Objects are created by name by performing an HTTP PUT to the desired path URI (see 8.2). Subsequent to creation, objects are modified by performing PUTs using the object path specified by the client (see 8.6). The same URI is used to retrieve and delete objects by path.

CDMI defines mechanisms so that objects having only an object ID can be assigned a path location within the hierarchical namespace, and so that objects having both an object ID and path can have their path dropped, such that the object only has an object ID. This function is accomplished by using a move modifier to a PUT or POST operation, as shown in Figure 5.

CDMI_Object_Lifecycle.jpg

 

Figure 5 - Object Transitions between Named and ID-only

5.9   CDMI Metadata

CDMI uses many different types of metadata, including HTTP metadata, data system metadata, user metadata, and storage system metadata.

HTTP metadata is metadata that is related to the use of the HTTP protocol (e.g., Content-Length, Content-Type, etc.). HTTP metadata is not specifically related to this international standard but needs to be discussed to explain how CDMI uses the HTTP standard.

CDMI data system metadata, user metadata, and storage system metadata is defined in the form of name- value pairs. Vendor-defined data system metadata and storage system metadata names shall begin with the reverse domain name of the vendor.

Data system metadata is metadata that is specified by a CDMI client and is a component of objects. Data system metadata abstractly specifies the data requirements associated with data services that are deployed in the cloud storage system.

User metadata consists of client-defined JSON strings, arrays, and objects that are stored in the metadata field. The namespace used for user metadata names is self-administered (e.g., using the reverse domain name), and user metadata names shall not begin with the prefix "cdmi_".

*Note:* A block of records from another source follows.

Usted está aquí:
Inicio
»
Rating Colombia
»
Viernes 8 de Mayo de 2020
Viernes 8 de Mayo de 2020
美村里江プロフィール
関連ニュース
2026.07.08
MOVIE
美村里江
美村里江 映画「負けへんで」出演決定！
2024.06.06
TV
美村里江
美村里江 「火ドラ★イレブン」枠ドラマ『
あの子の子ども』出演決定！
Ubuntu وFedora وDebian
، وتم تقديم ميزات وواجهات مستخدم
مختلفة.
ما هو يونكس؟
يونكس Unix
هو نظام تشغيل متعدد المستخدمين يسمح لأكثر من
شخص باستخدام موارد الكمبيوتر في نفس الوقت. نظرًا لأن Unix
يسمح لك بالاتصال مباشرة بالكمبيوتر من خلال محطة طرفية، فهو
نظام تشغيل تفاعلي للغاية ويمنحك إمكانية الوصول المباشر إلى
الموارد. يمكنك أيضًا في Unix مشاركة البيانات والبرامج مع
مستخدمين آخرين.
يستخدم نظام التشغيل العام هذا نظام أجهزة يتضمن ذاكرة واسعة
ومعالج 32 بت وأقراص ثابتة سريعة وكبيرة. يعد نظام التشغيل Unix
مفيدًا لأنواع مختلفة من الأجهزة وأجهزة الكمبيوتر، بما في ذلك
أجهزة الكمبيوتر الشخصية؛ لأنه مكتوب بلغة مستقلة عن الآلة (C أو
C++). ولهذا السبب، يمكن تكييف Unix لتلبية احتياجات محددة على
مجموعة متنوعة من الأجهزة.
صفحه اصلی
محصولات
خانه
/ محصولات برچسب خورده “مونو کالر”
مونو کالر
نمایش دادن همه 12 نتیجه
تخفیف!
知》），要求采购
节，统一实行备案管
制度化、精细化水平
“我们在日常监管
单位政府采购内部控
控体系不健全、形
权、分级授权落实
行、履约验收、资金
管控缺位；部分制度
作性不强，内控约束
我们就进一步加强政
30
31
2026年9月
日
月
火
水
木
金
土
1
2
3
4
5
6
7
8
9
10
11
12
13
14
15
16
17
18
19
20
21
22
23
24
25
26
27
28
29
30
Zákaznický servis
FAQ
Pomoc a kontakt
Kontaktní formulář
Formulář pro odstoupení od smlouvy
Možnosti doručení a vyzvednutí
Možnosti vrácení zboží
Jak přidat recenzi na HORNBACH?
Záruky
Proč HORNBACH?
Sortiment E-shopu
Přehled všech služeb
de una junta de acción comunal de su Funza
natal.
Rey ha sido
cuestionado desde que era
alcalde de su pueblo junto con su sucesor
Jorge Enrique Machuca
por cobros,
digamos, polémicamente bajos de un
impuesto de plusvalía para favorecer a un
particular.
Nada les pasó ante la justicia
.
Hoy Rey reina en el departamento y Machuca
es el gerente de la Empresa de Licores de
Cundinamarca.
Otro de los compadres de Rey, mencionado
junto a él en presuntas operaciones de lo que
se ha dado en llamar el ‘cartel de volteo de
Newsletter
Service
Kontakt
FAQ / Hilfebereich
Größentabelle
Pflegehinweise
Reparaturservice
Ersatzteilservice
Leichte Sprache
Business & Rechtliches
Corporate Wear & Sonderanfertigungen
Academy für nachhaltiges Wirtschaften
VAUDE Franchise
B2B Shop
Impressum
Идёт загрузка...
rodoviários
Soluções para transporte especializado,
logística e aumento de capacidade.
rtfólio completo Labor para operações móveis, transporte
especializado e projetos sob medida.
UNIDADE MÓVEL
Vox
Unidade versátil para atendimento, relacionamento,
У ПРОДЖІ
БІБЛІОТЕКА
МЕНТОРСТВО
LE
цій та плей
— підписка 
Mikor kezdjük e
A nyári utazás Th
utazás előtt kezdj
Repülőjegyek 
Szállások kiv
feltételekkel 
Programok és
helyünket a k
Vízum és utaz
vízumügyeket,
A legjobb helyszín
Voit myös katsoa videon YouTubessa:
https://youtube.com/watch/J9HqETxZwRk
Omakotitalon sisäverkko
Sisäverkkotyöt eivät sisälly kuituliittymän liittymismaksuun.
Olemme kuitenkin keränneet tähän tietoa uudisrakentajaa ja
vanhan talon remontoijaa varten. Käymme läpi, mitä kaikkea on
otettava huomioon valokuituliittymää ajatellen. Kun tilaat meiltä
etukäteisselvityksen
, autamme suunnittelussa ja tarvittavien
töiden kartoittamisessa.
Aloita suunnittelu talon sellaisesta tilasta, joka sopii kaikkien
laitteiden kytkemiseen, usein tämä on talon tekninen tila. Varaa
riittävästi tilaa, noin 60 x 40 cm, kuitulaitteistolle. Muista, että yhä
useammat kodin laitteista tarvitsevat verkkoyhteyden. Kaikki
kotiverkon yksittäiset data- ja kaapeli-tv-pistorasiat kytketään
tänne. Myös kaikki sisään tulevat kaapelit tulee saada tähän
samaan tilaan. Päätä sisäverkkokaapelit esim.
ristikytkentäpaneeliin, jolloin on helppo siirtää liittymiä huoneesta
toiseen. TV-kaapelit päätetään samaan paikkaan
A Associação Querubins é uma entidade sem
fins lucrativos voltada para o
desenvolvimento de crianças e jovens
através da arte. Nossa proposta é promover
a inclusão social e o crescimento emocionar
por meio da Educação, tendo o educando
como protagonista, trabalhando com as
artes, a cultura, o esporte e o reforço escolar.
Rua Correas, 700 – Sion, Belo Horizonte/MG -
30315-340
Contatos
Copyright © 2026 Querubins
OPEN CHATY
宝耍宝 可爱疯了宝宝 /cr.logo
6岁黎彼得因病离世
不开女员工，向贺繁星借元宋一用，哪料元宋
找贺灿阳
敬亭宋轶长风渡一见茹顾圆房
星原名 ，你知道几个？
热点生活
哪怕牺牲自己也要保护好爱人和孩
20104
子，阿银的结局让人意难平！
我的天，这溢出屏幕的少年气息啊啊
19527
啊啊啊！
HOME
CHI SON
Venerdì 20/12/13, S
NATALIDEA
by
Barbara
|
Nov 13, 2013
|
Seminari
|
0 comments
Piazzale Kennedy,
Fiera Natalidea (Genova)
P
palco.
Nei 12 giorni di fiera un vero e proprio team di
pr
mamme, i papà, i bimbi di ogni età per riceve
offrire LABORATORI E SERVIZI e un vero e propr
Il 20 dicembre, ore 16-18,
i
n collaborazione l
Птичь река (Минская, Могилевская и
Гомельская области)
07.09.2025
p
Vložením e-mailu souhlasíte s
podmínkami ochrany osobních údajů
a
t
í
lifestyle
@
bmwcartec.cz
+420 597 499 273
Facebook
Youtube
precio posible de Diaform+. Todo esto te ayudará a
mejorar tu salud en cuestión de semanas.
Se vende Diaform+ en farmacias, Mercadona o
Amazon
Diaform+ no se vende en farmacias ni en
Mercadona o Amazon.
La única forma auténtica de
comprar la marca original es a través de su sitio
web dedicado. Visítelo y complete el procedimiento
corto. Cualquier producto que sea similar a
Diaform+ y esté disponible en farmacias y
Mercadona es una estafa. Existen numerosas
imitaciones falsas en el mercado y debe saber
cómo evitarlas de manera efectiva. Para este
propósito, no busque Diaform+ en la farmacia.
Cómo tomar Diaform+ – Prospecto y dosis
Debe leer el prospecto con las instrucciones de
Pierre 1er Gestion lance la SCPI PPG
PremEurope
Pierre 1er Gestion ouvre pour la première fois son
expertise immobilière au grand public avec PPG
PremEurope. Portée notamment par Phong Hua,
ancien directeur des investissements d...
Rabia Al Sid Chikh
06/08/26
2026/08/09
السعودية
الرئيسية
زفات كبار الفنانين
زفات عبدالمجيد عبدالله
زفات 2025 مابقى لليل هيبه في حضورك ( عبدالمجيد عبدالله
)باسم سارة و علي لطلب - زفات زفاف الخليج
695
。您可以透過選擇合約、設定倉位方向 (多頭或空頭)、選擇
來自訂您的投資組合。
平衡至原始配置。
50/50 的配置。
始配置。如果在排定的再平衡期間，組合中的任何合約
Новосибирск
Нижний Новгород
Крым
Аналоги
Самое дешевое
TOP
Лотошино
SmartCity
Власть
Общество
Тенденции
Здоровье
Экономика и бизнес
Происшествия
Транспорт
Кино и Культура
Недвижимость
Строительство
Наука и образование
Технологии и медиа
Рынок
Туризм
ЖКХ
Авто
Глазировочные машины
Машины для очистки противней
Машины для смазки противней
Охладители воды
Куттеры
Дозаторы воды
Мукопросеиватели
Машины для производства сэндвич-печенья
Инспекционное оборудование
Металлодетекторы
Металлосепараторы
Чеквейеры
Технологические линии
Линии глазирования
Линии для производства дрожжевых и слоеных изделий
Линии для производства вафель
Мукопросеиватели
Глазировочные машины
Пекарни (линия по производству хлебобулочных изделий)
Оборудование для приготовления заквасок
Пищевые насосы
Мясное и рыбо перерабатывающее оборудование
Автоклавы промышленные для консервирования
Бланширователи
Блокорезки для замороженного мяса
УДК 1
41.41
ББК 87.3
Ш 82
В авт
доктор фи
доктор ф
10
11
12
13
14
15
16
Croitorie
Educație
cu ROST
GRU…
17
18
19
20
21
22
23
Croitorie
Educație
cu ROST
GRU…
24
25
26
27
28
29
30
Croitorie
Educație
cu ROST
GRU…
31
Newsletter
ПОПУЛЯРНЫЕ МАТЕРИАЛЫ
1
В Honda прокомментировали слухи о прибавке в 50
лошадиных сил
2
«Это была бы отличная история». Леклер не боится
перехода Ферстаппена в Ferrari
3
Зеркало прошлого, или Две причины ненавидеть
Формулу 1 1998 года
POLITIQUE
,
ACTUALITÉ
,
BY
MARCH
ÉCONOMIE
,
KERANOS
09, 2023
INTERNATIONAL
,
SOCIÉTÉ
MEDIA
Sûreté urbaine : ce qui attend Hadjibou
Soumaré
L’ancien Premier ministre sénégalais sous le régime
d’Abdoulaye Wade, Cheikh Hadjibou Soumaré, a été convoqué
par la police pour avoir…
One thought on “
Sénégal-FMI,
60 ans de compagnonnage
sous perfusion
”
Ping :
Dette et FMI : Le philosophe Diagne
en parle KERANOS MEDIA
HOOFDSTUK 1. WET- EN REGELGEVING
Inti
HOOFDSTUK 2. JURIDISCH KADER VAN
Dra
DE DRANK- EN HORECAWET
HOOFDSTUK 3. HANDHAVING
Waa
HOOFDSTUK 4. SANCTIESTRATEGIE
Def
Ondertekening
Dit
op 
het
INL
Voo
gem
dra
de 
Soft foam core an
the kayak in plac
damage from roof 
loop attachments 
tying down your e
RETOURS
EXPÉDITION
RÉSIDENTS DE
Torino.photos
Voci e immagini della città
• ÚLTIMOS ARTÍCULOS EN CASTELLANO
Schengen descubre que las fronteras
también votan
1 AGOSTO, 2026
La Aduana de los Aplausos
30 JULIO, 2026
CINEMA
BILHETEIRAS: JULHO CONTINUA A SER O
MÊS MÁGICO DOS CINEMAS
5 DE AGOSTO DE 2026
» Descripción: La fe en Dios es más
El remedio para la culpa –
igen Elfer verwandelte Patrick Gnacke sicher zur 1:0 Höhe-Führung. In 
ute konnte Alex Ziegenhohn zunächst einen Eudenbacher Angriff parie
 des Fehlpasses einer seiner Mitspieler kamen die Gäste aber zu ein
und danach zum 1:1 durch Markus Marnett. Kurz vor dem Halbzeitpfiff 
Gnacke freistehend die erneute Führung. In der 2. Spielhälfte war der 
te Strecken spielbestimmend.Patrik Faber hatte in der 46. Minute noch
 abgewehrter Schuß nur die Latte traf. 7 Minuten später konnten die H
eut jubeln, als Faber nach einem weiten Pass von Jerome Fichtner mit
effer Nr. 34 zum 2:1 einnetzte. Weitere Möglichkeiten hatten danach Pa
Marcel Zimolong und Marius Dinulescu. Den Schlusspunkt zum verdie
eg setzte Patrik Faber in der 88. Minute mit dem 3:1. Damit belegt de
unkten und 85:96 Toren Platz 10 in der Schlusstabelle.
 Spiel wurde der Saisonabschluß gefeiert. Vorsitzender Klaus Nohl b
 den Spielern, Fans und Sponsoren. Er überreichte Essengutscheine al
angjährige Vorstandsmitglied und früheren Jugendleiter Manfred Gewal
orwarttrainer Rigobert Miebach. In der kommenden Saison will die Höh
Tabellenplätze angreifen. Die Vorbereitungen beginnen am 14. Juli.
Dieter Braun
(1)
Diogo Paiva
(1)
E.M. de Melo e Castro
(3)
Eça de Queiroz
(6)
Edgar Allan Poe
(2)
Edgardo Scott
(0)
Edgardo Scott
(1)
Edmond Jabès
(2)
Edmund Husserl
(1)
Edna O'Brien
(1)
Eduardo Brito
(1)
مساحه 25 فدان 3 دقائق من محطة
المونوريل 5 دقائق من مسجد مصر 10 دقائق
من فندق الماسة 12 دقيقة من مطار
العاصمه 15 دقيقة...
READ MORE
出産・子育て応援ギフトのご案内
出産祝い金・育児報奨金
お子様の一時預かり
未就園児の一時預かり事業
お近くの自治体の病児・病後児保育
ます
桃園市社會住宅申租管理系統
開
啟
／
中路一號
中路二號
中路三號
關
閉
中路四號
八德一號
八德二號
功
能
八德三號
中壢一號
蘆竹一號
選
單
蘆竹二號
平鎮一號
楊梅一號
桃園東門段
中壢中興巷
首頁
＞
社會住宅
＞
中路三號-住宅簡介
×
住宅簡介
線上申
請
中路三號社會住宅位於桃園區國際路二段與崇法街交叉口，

Storage system metadata is metadata that is generated by the storage services in the system (e.g., creation time, size) to provide useful information to a CDMI client.

The matrix of the creation and consumption of storage system metadata is shown in Table 4.

Table 4 - Creation/Consumption of Storage System Metadata

 

Created by User

Created By System

Consumed by User

User metadata

Storage system metadata

Consumed by System

Data system metadata

N/A

5.10   Object ID

Every object stored within a CDMI-compliant system shall have a globally unique object identifier (ID) assigned at creation time. The CDMI object ID is a string with requirements for how it is generated and how it obtains its uniqueness. Each offering that implements CDMI is able to produce these identifiers without conflicting with other offerings.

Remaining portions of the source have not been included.